Avi Stern, director of public affairs for Milk Source, also said they look forward to hosting international guests again in 2021 because they usually have hundreds of people come by for farm tours. Stern said that just last year alone brought in 1,000 people from 100 US states and countries. He said he fondly looks back on memories from those tours, where he met so many people who were inspired by his company and how they do business.

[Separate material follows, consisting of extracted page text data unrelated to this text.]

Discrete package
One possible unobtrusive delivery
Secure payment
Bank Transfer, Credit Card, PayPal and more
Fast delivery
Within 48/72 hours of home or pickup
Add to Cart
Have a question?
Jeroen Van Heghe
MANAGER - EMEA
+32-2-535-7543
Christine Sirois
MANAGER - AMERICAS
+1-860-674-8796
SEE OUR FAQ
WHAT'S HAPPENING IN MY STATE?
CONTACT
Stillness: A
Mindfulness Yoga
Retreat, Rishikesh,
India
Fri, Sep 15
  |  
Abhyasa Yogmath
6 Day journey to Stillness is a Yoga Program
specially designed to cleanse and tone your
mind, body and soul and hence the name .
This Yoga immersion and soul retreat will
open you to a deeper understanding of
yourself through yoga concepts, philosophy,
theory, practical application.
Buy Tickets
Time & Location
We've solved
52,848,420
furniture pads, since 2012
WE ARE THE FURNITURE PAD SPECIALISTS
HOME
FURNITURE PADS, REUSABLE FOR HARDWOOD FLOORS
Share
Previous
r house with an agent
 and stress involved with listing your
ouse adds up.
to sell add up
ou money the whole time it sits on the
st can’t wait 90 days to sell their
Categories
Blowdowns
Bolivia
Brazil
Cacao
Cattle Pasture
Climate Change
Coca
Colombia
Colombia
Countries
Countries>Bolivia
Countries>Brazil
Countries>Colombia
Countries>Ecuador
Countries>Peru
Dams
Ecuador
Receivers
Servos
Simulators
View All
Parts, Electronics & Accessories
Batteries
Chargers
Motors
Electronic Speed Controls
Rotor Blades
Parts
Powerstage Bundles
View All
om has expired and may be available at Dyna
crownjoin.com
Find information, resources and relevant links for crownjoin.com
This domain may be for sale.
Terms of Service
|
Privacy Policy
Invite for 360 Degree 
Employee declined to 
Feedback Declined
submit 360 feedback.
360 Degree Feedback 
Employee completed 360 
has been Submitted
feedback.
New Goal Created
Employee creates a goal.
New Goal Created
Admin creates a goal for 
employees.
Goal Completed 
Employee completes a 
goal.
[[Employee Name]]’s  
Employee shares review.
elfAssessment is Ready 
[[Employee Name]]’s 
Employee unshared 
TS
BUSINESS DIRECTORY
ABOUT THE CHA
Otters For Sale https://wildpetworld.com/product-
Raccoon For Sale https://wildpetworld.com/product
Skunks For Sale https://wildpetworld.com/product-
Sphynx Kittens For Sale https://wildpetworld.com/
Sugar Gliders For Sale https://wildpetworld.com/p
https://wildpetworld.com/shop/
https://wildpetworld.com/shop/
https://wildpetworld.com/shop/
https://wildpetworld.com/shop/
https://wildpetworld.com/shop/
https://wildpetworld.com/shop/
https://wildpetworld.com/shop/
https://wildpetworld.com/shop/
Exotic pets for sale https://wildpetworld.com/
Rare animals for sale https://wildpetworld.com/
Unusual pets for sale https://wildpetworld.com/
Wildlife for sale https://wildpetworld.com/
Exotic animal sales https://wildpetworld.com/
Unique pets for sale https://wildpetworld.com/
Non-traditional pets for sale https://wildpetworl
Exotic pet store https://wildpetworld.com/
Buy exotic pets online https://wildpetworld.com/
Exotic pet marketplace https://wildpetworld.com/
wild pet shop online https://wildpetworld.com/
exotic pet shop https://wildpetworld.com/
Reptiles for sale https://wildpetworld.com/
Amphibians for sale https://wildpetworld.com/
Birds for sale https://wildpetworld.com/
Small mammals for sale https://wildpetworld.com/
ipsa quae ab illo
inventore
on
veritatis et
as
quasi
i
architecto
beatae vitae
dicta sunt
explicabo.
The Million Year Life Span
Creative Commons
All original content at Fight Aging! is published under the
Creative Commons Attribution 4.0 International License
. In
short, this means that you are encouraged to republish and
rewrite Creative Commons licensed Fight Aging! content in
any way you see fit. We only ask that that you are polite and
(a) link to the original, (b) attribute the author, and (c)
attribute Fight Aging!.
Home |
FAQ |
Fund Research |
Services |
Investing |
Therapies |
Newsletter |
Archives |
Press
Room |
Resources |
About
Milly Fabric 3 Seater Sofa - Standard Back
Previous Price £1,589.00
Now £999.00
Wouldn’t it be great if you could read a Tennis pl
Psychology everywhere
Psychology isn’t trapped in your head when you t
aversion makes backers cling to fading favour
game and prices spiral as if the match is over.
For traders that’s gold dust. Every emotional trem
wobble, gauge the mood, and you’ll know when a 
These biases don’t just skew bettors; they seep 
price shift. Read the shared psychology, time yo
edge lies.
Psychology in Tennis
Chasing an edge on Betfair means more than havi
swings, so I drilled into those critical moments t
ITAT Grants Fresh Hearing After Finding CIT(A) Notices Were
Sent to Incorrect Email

"I do remember one year where I was with a group of Italians at one part of the farm, a colleague of mine was with a group of Russians at another part of the farm, a third colleague was with a group of Japanese guests at a third part of the farm and, much to our surprise, we started laughing when we got a cell phone call that a group of Brazilians had just shown up unannounced," Stern said. "It was Epcot run amok."
Stern did say he's glad to have the year off, jokingly, but the absence of Expo does give them time to rest and re-energize for next year's happenings. He said it's "amazing" to have such exposure to the world of dairying in different countries thanks to the WDE.
Roger Riebe, a Jersey cow breeder who has won several show titles from the Expo in years past, said missing one year isn't so bad – even though it's a disappointing loss, he expected it to be cancelled. He said it's one of the events he looks forward to every year, since he's now shown Jerseys at the WDE for nearly 20 years and even his granddaughter is now showing the breed. He said she won reserve grand champion in the junior Jersey show last year.
"You miss the advertisement, mainly, and then the fun of doing it of course," Riebe said. "It's quite an honor to compete in a show like that. You're competing with the best cattle in the world."
WDE general manager Scott Bentley said Expo staff are planning for a full return to the Alliant Energy Center in September 2021, albeit with a few changes to how they will handle attendance because of COVID-19 concerns. Bentley said staff took to heart the cancellation because of how hard they worked on planning the show, and even though some similar events became closed to the public or went virtual, he said the staff team felt that it wouldn't be right to make the Expo virtual and opted to cancel it entirely.
WDE is still active on social media and their website during this time, Bentley said, where they will debut new initiatives, including one where dairy cattle exhibitors can post directly to their website to attract farm visitors and customers. He said archives of past virtual farm tours are also still available on their website.
"We certainly put a lot of effort and energy into evaluating options for a virtual World Dairy Expo or alternatives in any way, shape or form," Bentley said. "It was the decision of leadership and staff that our brand was so tied to an in-person event that we did not want to hold a virtual-only World Dairy Expo."
Bentley said the expo's economic impact on Madison and Dane County in 2019 alone was worth $25 million in area lodging, restaurants and bars, tourism and transportation. He said Madison is hurting without the Expo because of the huge amount of revenue in tourism it brings in, although he was unsure of calculable losses. He also said the Alliant Energy Center has also "dimmed their lights" because of the lack of large-scale in-person events due to the spread of COVID-19. Many vendors and business owners tied to the Expo have had to reevaluate their business models, Bentley said.
Despite the emotional toll of cancelling one of Wisconsin dairy's biggest events of the year, Bentley said WDE staff are gearing up to move forward with the 2021 Expo set to take place Sept. 28-Oct. 2 next year, which will celebrate its 55th year.
"It is our intention to make some changes to World Dairy Expo to make sure it remains relevant and appealing to exhibitors and attendees. We're working through potential initiatives and changes at this time," Bentley said. "It's our intention to carry over the theme ('Instrumental to the Industry') to next year."